What is needed
Your task is to copy the listing exactly. Drop any pictures from the copy.

Material provided
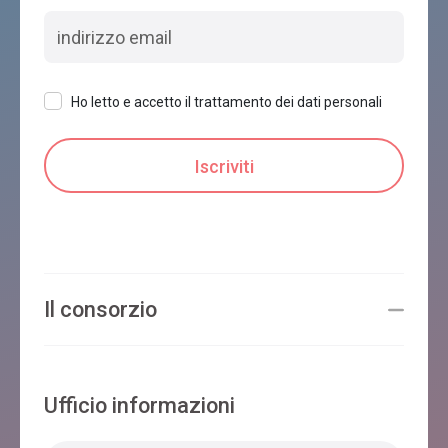
Ho letto e accetto il trattamento dei dati personali
Il consorzio
Ufficio informazioni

Answer section
Ho letto e accetto il trattamento dei dati personali
Il consorzio
Ufficio informazioni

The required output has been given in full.